Walk me through how you would design an API Gateway for a system with 20 backend services. What concerns does it handle, and what are the risks of getting it wrong?
Strong Answer:
An API Gateway is a single entry point for all client requests that handles cross-cutting concerns so individual services do not have to. The core responsibilities are: routing (mapping /users/* to user-service, /orders/* to order-service), authentication (validating JWT tokens once at the edge, not in every service), rate limiting (protecting backend services from traffic spikes), request/response transformation (aggregating responses from multiple services for mobile clients), and observability (logging every request with a correlation ID for distributed tracing).
For 20 services, I would use an off-the-shelf gateway like Kong, AWS API Gateway, or Envoy-based solutions rather than building custom. Building your own API gateway is tempting but almost always a mistake — it becomes a critical path component that needs to handle TLS termination, connection pooling, circuit breaking, retries, and load balancing, all at high throughput with low latency. That is a full-time infrastructure project.
The Backend-for-Frontend (BFF) pattern becomes important at 20 services. A mobile client should not make 6 API calls to render one screen. I would create BFF layers — one for mobile, one for web, one for third-party partners — that aggregate backend calls and return tailored responses. The mobile BFF returns smaller payloads and fewer fields. The web BFF returns richer data.
Risks of getting it wrong: (1) The gateway becomes a single point of failure — if it goes down, the entire system is unreachable. Mitigation: deploy multiple gateway instances behind a load balancer, with health checks and auto-scaling. (2) The gateway becomes a “god service” where developers dump business logic because “it is easy to add middleware.” The gateway should only handle cross-cutting infrastructure concerns, never business logic. (3) Latency overhead — every request now has an extra network hop. At high throughput (100K+ RPS), the gateway’s connection pool and CPU become bottlenecks. Profile it continuously.

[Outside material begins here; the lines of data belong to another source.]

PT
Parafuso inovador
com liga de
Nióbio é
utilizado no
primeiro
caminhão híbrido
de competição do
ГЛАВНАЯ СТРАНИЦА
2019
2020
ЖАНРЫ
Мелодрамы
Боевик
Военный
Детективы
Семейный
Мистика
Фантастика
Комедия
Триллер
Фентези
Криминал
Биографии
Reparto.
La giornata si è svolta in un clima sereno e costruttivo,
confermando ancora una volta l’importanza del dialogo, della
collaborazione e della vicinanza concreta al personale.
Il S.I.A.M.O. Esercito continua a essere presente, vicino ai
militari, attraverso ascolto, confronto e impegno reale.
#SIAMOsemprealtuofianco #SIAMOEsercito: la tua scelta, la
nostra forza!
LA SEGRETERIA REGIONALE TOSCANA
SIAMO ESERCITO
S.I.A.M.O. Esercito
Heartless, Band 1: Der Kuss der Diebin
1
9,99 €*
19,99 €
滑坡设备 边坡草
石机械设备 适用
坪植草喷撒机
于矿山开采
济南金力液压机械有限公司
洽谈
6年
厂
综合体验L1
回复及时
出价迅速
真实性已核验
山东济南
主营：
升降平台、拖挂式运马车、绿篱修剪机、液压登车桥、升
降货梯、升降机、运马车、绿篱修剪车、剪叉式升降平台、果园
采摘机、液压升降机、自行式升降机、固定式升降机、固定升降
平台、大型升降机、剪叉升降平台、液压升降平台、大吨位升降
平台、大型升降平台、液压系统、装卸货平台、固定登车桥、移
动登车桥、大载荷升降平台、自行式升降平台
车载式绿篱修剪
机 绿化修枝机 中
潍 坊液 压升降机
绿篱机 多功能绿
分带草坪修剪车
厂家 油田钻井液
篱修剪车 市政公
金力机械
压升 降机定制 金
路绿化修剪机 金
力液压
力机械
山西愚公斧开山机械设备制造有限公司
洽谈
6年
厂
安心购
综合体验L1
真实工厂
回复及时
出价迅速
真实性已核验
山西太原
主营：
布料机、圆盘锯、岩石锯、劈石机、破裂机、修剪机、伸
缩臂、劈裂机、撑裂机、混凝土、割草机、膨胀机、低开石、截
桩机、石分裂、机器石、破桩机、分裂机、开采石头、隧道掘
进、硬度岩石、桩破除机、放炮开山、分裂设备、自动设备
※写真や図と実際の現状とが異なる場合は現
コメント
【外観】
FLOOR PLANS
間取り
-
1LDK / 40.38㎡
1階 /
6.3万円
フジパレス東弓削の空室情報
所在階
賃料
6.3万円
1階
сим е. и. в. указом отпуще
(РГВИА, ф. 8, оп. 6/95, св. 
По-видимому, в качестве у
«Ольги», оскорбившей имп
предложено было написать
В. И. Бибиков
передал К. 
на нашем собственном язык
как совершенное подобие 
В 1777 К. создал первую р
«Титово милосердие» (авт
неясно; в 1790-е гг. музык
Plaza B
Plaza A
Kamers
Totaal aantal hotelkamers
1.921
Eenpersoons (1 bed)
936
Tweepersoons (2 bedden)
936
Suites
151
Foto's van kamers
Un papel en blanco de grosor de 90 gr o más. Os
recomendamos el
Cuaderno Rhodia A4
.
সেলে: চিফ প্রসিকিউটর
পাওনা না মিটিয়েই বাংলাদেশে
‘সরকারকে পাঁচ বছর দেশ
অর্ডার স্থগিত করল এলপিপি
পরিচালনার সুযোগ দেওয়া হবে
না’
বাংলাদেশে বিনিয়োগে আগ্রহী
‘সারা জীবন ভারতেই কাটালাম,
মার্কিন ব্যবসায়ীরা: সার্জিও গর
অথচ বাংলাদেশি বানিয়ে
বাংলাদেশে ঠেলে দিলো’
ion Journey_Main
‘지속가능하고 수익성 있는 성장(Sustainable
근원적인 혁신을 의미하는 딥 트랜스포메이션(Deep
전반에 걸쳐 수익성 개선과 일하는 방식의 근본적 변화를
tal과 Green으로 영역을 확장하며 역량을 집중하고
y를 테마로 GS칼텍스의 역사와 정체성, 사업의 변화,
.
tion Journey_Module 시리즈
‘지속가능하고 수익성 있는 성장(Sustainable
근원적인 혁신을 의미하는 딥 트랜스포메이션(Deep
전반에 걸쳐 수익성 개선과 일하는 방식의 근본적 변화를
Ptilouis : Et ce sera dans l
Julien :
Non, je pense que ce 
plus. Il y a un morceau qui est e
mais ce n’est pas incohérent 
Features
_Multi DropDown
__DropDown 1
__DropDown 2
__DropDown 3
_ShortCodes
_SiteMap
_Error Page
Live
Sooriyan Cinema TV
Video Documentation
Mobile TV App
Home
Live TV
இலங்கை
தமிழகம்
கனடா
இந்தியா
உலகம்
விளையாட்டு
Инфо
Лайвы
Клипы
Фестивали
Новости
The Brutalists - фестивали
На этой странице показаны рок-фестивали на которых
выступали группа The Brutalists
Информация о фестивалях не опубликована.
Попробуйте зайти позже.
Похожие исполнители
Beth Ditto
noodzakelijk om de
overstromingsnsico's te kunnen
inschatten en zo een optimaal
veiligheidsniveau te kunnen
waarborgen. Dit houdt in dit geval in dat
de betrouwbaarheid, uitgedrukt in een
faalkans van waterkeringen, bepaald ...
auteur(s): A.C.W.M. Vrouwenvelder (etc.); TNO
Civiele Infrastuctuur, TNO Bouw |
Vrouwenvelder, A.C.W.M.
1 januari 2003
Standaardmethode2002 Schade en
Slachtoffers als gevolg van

Follow-up: How would you handle authentication at the API Gateway level without creating a bottleneck? What if the auth service is down?JWT tokens are the solution here because they are self-contained and verifiable without a network call. The gateway validates the JWT signature and expiration locally using the public key, which it caches. No call to the auth service is needed for validation — only for token issuance (login). This means the auth service being down prevents new logins but does not affect already-authenticated users. For the public key, I would use a JWKS (JSON Web Key Set) endpoint that the gateway polls periodically (every 5 minutes) and caches. If the auth service is down during a key rotation, the gateway falls back to the previously cached key. For token revocation (user logged out or compromised), I would maintain a small revocation list (blocklist) in Redis that the gateway checks — this is a fast O(1) lookup and covers the gap between token issuance and expiration. The revocation list only needs to hold tokens that have not yet expired, so it stays small.